- Directions for this task -
Could you restate all of the records below exactly, with the pictures left out?

┌──

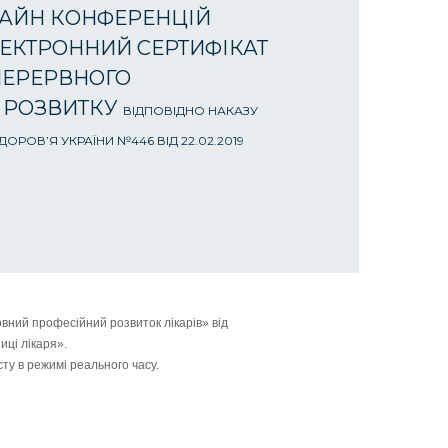
АЙН КОНФЕРЕНЦІЙ
ЕКТРОННИЙ СЕРТИФІКАТ
ПЕРЕРВНОГО
 РОЗВИТКУ
ВІДПОВІДНО НАКАЗУ
ОРОВ’Я УКРАЇНИ №446 ВІД 22.02.2019
вний професійний розвиток лікарів» від
иці лікаря».
ту в режимі реального часу.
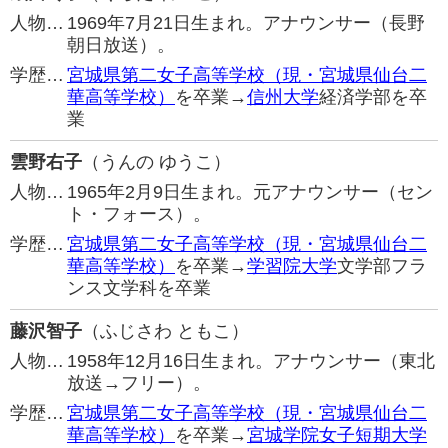
人物…
1969年7月21日生まれ。アナウンサー（長野
朝日放送）。
学歴…
宮城県第二女子高等学校（現・宮城県仙台二
華高等学校）
を卒業→
信州大学
経済学部を卒
業
雲野右子
（うんの ゆうこ）
人物…
1965年2月9日生まれ。元アナウンサー（セン
ト・フォース）。
学歴…
宮城県第二女子高等学校（現・宮城県仙台二
華高等学校）
を卒業→
学習院大学
文学部フラ
ンス文学科を卒業
藤沢智子
（ふじさわ ともこ）
人物…
1958年12月16日生まれ。アナウンサー（東北
放送→フリー）。
学歴…
宮城県第二女子高等学校（現・宮城県仙台二
華高等学校）
を卒業→
宮城学院女子短期大学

└──

- Task output -
АЙН КОНФЕРЕНЦІЙ
ЕКТРОННИЙ СЕРТИФІКАТ
ПЕРЕРВНОГО
 РОЗВИТКУ
ВІДПОВІДНО НАКАЗУ
ОРОВ’Я УКРАЇНИ №446 ВІД 22.02.2019
вний професійний розвиток лікарів» від
иці лікаря».
ту в режимі реального часу.
人物…
1969年7月21日生まれ。アナウンサー（長野
朝日放送）。
学歴…
宮城県第二女子高等学校（現・宮城県仙台二
華高等学校）
を卒業→
信州大学
経済学部を卒
業
雲野右子
（うんの ゆうこ）
人物…
1965年2月9日生まれ。元アナウンサー（セン
ト・フォース）。
学歴…
宮城県第二女子高等学校（現・宮城県仙台二
華高等学校）
を卒業→
学習院大学
文学部フラ
ンス文学科を卒業
藤沢智子
（ふじさわ ともこ）
人物…
1958年12月16日生まれ。アナウンサー（東北
放送→フリー）。
学歴…
宮城県第二女子高等学校（現・宮城県仙台二
華高等学校）
を卒業→
宮城学院女子短期大学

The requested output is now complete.